Centre d’Histoire Espaces et Cultures – CHEC | Université Clermont Auvergne
Journée d’étude organisée par le CHEC et le CELIS dans le cadre du projet régional « Les poètes dans la cité en Révolution (1789-1848) »
Responsables scientifiques : Clare Siviter et Jérémy Decot
« Un engagement en vers et contre tous : servir les révolutions, rejouer leurs mémoires (1789-1848) »
Le nouveau Siècle (1806)
Dans un champ par le soc récemment déchiré,
J’ai vu le nouveau Siècle aux formes colossales.
Il marchait à grands pas, triomphant et paré
D’un chapelet de couronnes royales,
Et sur le sol au loin, de ses mains libérales,
Il jetait des grains noirs.
« Que sèmes-tu ? Voyons.
– Ami ! … des révolutions. »
Théophile Conrad Pfeffel (1736-1809)
L’évocation de l’engagement politique lors des révolutions françaises entre 1789 et 1848 peut faire penser aux pamphlets et à la presse, organes d’influence idéologique en temps de combat. Or les vers occupent une place significative dans ces supports médiatiques. La Décade philosophique prétend même que ces odes, chansons et hymnes composés sous la Révolution « passer[aie]nt à la postérité la plus reculée » (8 juin 1794). Qu’ils fréquentent la Muse en amateurs ou en professionnels de la plume, plusieurs acteurs politiques de la période sont ainsi des versificateurs de poésie, de théâtre, ou de chansons – pensons notamment à Marie-Joseph Chénier, François de Neufchâteau, Collot d’Herbois, Fabre d’Eglantine, Antoine-Vincent Arnault, et même au jeune Bonaparte ; à Benjamin Constant, Pierre Lebrun, Chateaubriand, Victor Hugo, ou encore Alphonse de Lamartine. L’un des héritages les plus emblématiques des Révolutions n’est-il pas d’ailleurs La Marseillaise ?
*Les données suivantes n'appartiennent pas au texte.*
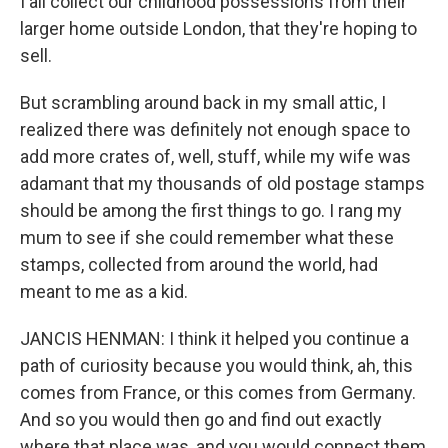
I all collect our childhood possessions from their
larger home outside London, that they're hoping to
sell.
But scrambling around back in my small attic, I
realized there was definitely not enough space to
add more crates of, well, stuff, while my wife was
adamant that my thousands of old postage stamps
should be among the first things to go. I rang my
mum to see if she could remember what these
stamps, collected from around the world, had
meant to me as a kid.
JANCIS HENMAN: I think it helped you continue a
path of curiosity because you would think, ah, this
comes from France, or this comes from Germany.
And so you would then go and find out exactly
where that place was, and you would connect them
Peu d’ouvrages placent l’engagement littéraire de la Révolution de 1789-1799 au cœur de leur étude, d’autant moins quand il s’agit des vers. Pourtant, les travaux récents de Corine Legoy et de Jean-Luc Chappey, parmi d’autres, nous démontrent que la poésie reste un mode d’expression privilégié de l’engagement politique, non seulement sous la Révolution, mais même lors de la Restauration. En effet, surtout pour une enquête allant jusqu’en 1848, il s’agit d’un moment où les vers sont en pleine redéfinition (avec la démocratisation de la versification, la montée de la poésie ouvrière et des fluctuations génériques, notamment l’essor du drame et du poème en prose) et où la mémoire des révolutions françaises prend une autre signification à l’échelle européenne. Ces évolutions rendent d’autant plus nécessaire d’examiner l’engagement et l’invocation de la mémoire révolutionnaire dans les vers.
La mémoire de la « Grande Révolution » reste au cœur de l’engagement politique à travers les décennies, et ses œuvres, telles que les chansons, pièces de théâtre et pamphlets, sont réimprimées, surtout au moment des crises politiques. Les versificateurs font revivre la Révolution et s’en servent pour leur combat idéologique. La poésie et le théâtre, comme genres littéraires, s’affirment donc comme l’expression de manifestations collectives, que ce soit sur les planches, ou lors de lectures et autres récitations publiques.
Si la place des poètes et des dramaturges dans cet « âge des révolutions » a déjà été analysée, on s’interrogera davantage, dans le cadre de cette journée d’étude, sur la mobilisation des mémoires révolutionnaires de 1789 à 1848 chez ces versificateurs, et sur les formes artistiques qu’ils privilégient au service de leur propre lutte politique (ici limitées à la poésie, au théâtre versifié parlé ou en musique, et aux chansons). On s’intéressera plus particulièrement aux problématiques suivantes :
1. Les textes : contenu et idéologie, les genres et leurs évolutions, l’usage du vers et son évolution, les mouvements littéraires…
2. Les auteurs : engagement politique, effets de générations, réseaux…
3. Les conditions de production et de diffusion : dimension collective de la production et de la réception, commandes, moyens de diffusion (presse, almanachs, sociétés littéraires, lectures publiques, librairies), traductions, adaptations et rééditions…
4. Les publics : profil, localisation, effets de génération…
Comité scientifique : Philippe BOURDIN (Université Clermont Auvergne), Jean-Luc CHAPPEY (Université Paris I), Françoise LE BORGNE (Université Clermont Auvergne), Catriona SETH (All Souls College, University of Oxford), et Nathalie VINCENT-MUNNIA (Université Clermont Auvergne).